Chapter 5 Healthcare Flashcards
-Explain components of a well-functioning healthcare. -Analyse the mechanics between the funding and supply of healthcare.
What does Healthcare refer to ?
-This refers to the diagnosis, treatment and prevention of disease, illness, injury and other physical and mental impairments in humans.
What does a well-functioning healthcare system require?
- robust financing mechanisms
- a well-trained and adequately-paid workforce
- reliable information on which to base decisions and policies.
- well-maintained health facilities and logistics to deliver quality technologies.
Classification of care
- Primary
- Secondary
- Tertiary
What is Primary Care?
- Primary care refers to the work of all healthcare professionals who acts as a point of first contact for all patients in the healthcare system.
- Eg one of the following: physiotherapist, general practitioner, non-physician primary care provider like nurse practitioner.
-This refers to services that are offered in local community.
- Primary care involves widest scope of healthcare:
- all ages of patients
- patients of all socioeconomic and geographic origins
- patients seeking to maintain optimal health
- patients with all manner of acute and chronic physical, mental issues.
What is secondary care?
- This refers to the healthcare services provided by medical specialists that don’t have first contact with the patients eg dermatologists, cardiologists & urologists.
- Sometimes called ‘hospital care’.
- Patients are usually referred to medical specialists by primary healthcare practitioners. Self-referrals are rare.
- Secondary healthcare specialists like speech therapists, dietitians, occupational therapists are usually done by self-referrals.
What is tertiary care?
- Tertiary care is a specialist consultative healthcare,
- usually for in-patients referred by primary or secondary health professional
- in a facility with personnel and facilities for advanced medical treatment and investigations, such as a tertiary hospital referral.
-examples of tertiary care services are: cancer management, neurosurgery, plastic surgery, surgical investigations, treatment of severe burns, etc.
Healthcare may be supplied by (2)?
- Public sector healthcare
- Private healthcare
What is Public sectore Healthcare?
- Healthcare services that are heavily subsidized or provided for free?
- Generally administered by the government.

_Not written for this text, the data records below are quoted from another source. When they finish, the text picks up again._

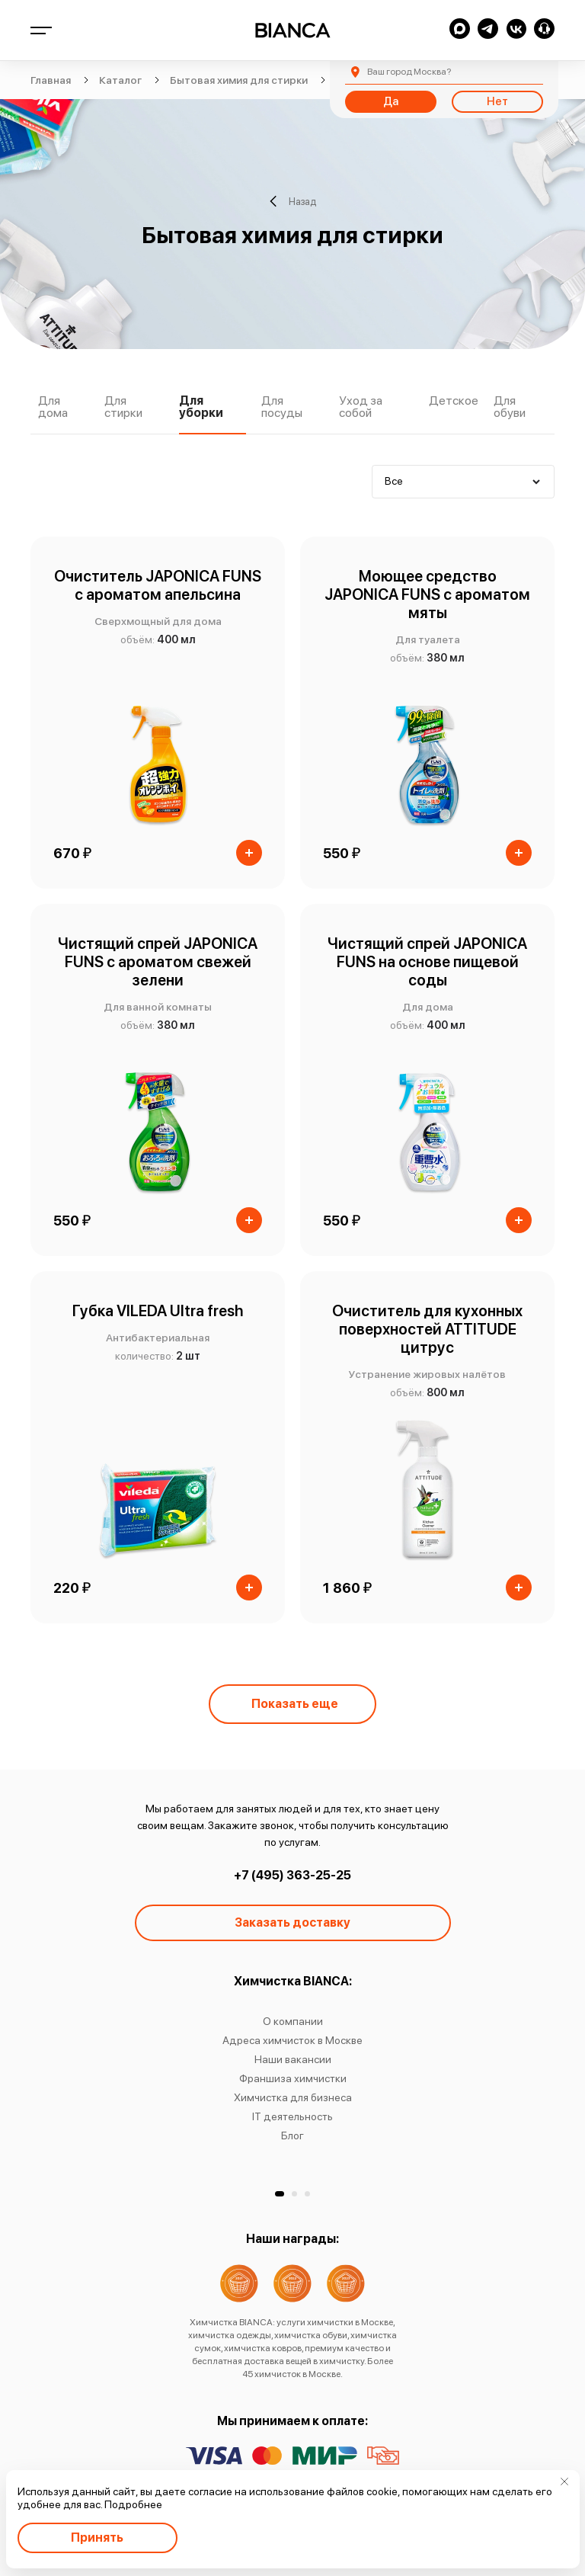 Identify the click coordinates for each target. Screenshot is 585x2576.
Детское (453, 401)
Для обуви (510, 407)
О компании (293, 2021)
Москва (409, 71)
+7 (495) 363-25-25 (292, 1875)
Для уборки (201, 407)
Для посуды (281, 407)
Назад (293, 201)
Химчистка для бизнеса (293, 2097)
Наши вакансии (292, 2059)
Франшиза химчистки (293, 2078)
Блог (292, 2135)
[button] (279, 2193)
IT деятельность (292, 2116)
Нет (497, 101)
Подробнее (133, 2504)
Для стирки (123, 407)
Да (390, 101)
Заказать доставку (292, 1922)
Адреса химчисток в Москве (292, 2040)
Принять (97, 2537)
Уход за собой (360, 407)
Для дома (53, 407)
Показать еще (294, 1704) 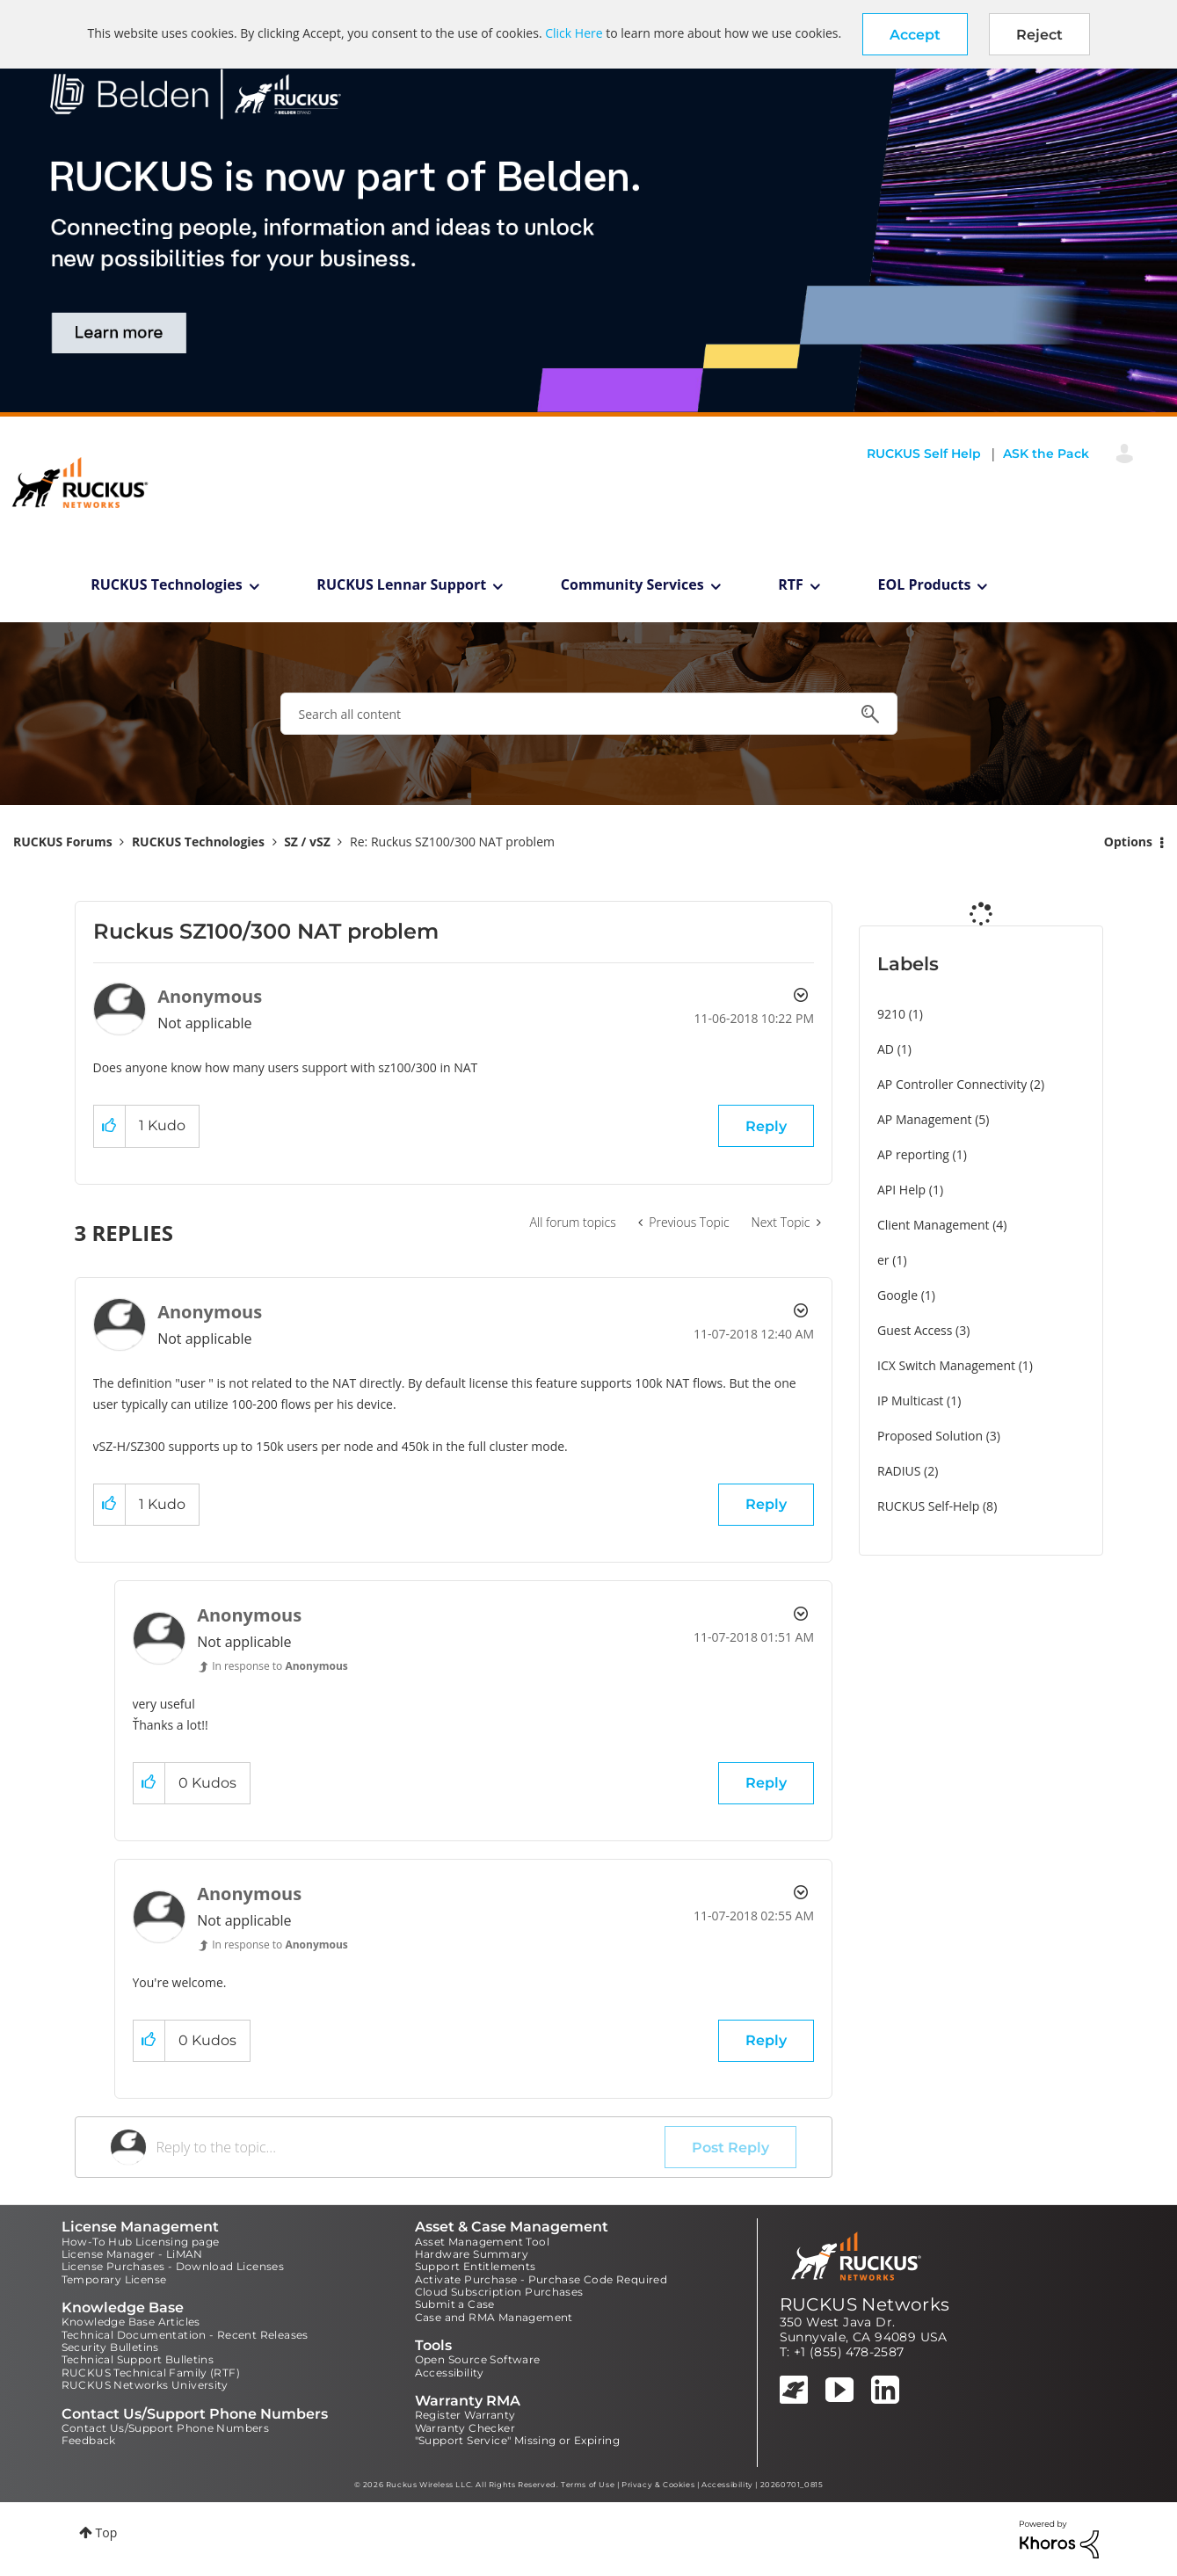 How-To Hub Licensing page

- These services are used by either foreigners or individuals without any medical aid.
What is Private sector Healthcare?
- Healthcare administered by private institutions.

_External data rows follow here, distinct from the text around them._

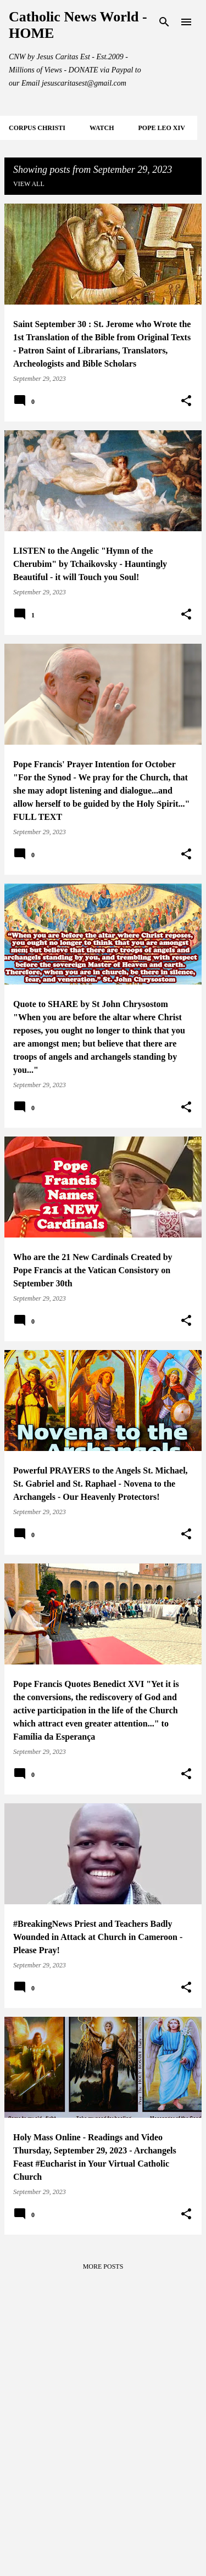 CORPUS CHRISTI (37, 128)
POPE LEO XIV (161, 128)
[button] (186, 401)
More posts (103, 2266)
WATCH (102, 128)
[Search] (164, 22)
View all (28, 184) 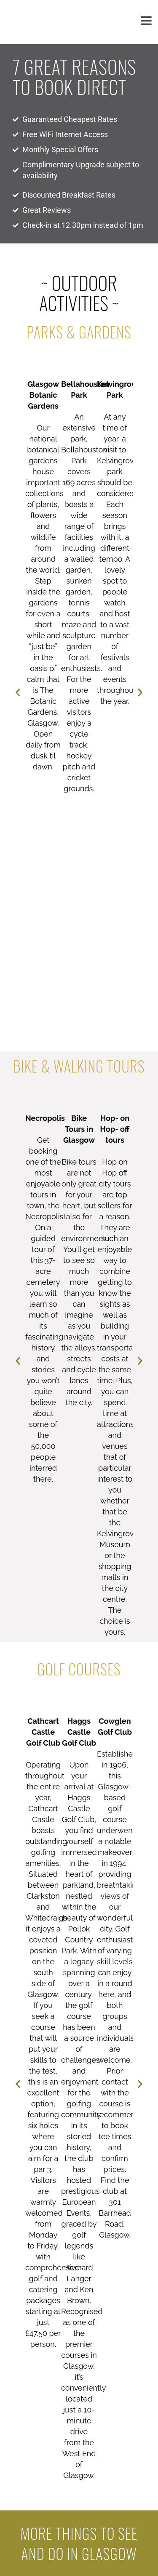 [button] (18, 692) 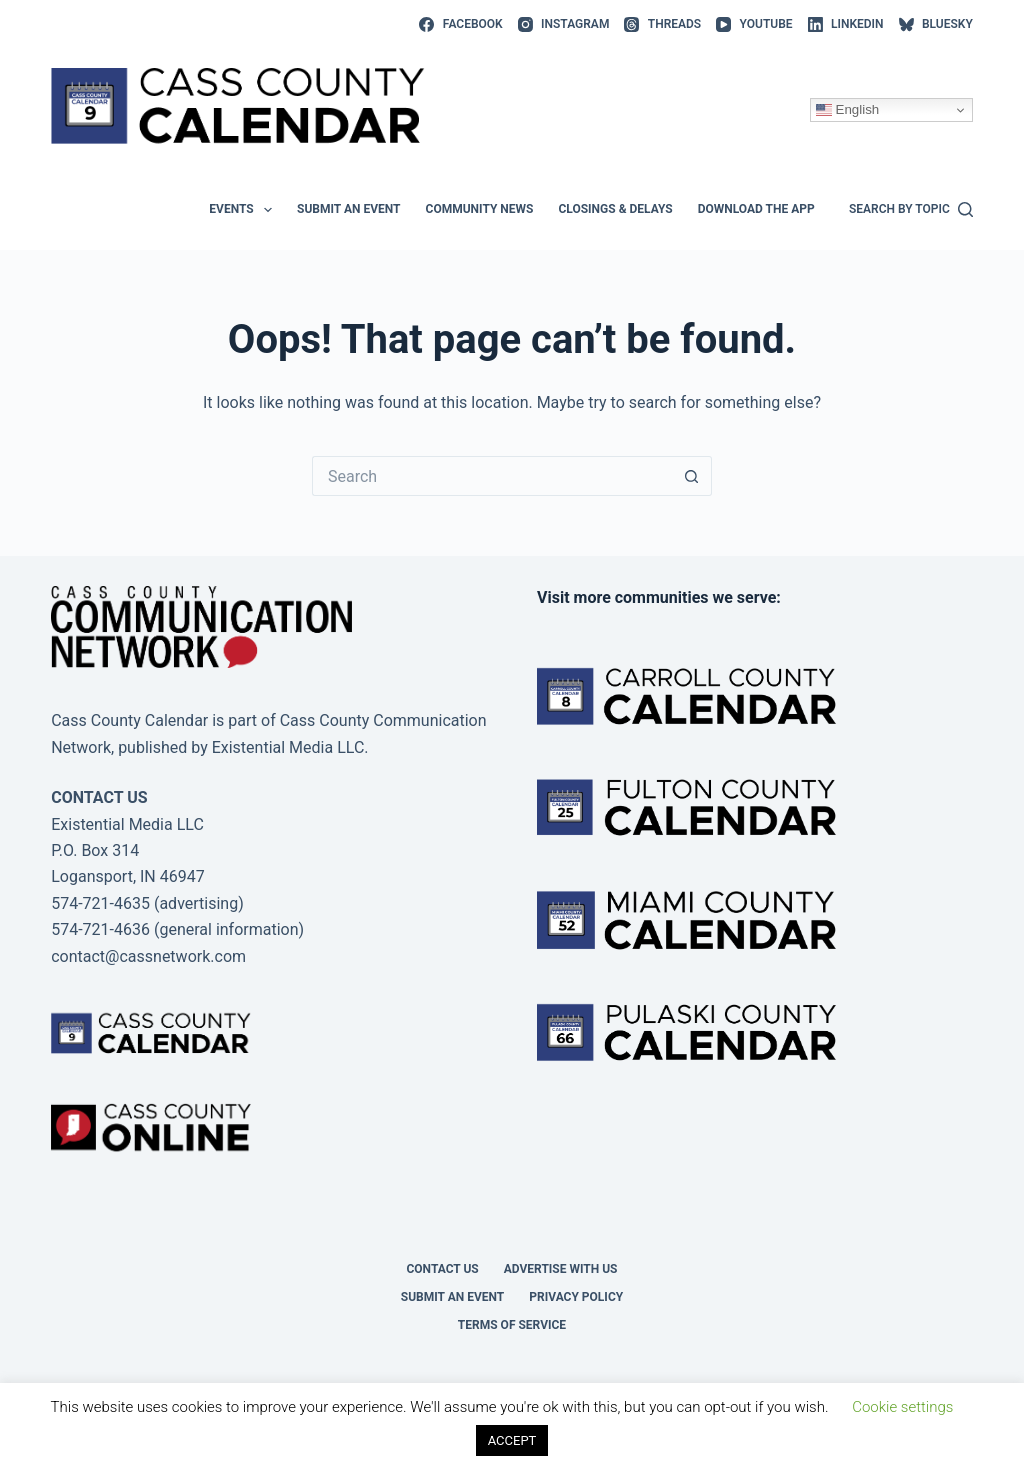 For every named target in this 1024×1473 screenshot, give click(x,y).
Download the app (756, 209)
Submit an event (349, 209)
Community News (480, 209)
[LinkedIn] (846, 25)
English (847, 110)
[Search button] (692, 476)
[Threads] (662, 25)
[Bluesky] (936, 25)
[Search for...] (492, 476)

- Consist of listed and unlisted companies.
- Any member of the public can use these providers as long as they can fund the cost or are covered by a funding structure such as a medical aid scheme.
- where insurance does not pay full cost patient liable for difference.
Who are the supply-side key providers?
- doctors
- nurses
- support medical personnel and clinical associates
- hospitals
- upstream service providers
1. pharmaceutical manfacturers
2. medicine distributers
3. suppliers of medical equipment
Structure and ownership of private hospitals (2):
- Not-for-profit: Faith based hospitals
- These hospitals and small hospitals played large role in providing hospitals to the rural poor. - Not-for-profit: Mining hospitals
- Geographically remote mining companies provide a range of healthcare services to their staff and sometimes families of staff. - For-profit private hospitals
- These hospitals are either privately owned or listed companies with a direct profit motive.
Upstream service providers
-The provision of healthcare sector services is only possible because various other industries supply the necessary goods and services
Funders of Healthcare (4):
- the government
- non-government organisations and donors : May include foreign governments.
- out-of-pocket expenditure by the users themselves
- trade-related employer groups
- commercial insurance products
- employers
Funders: Government
- The largest funders of healthcare in a country
- In some instances gov may fund private healthcare to alleviate the public sector demand.
Funders: Out-of-pockets expenditure
There are 3 forms of out-of-pocket medical expenditure.
- Payment of invoiced medical services by users of commercial health insurance products who are required to:
- make co-payments
- fund diff between actual and covered price of service
- pay for services if threshold payments have been met. - Payments by those that don’t have commercial health insurance products. May include:
- young & healthy ppl who elected not to take any insurance
- wealthy ppl who choose to self-insure.
- lower income ppl - Payments for medical services not invoiced. eg surgeons and midwives.